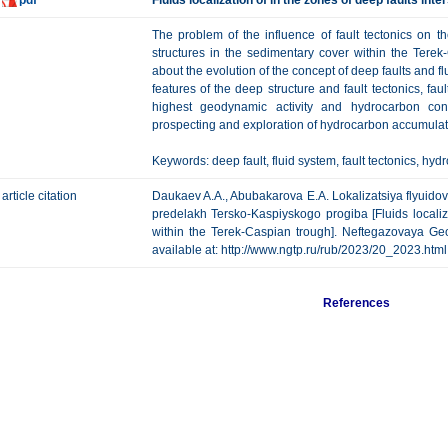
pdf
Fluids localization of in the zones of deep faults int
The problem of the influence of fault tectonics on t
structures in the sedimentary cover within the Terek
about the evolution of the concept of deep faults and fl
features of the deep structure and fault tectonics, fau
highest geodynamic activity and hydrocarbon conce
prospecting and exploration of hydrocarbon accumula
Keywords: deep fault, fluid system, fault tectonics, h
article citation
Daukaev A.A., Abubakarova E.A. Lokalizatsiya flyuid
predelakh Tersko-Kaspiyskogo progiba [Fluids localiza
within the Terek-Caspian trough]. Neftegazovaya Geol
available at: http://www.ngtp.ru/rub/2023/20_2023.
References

==

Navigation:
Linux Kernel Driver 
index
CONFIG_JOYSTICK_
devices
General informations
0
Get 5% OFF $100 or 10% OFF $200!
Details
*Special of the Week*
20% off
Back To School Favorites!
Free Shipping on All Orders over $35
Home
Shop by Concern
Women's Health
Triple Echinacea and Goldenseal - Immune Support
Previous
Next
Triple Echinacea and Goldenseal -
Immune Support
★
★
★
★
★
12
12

* * *

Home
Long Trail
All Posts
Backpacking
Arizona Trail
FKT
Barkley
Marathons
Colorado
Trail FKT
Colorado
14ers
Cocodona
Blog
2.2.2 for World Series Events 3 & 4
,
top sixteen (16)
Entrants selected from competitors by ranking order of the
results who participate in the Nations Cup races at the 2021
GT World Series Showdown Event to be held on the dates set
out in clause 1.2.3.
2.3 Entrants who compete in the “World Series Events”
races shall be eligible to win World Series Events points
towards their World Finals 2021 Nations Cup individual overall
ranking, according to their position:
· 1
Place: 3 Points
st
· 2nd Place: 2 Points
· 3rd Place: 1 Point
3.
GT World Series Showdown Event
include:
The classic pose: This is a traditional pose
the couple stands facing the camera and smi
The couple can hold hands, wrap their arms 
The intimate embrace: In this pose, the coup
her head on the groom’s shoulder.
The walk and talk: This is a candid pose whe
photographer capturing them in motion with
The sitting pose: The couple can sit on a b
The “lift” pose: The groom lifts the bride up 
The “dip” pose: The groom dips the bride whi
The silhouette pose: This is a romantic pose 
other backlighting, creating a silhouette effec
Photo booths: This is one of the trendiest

▶ **TASK PROMPT**
Give only the lines from the one holding "The sitting pose: The couple can sit on a b" through the one holding "Photo booths: This is one of the trendiest", each restated exactly as it appears above.

▶ **SOLUTION FOR THIS PROBLEM**
The sitting pose: The couple can sit on a b
The “lift” pose: The groom lifts the bride up 
The “dip” pose: The groom dips the bride whi
The silhouette pose: This is a romantic pose 
other backlighting, creating a silhouette effec
Photo booths: This is one of the trendiest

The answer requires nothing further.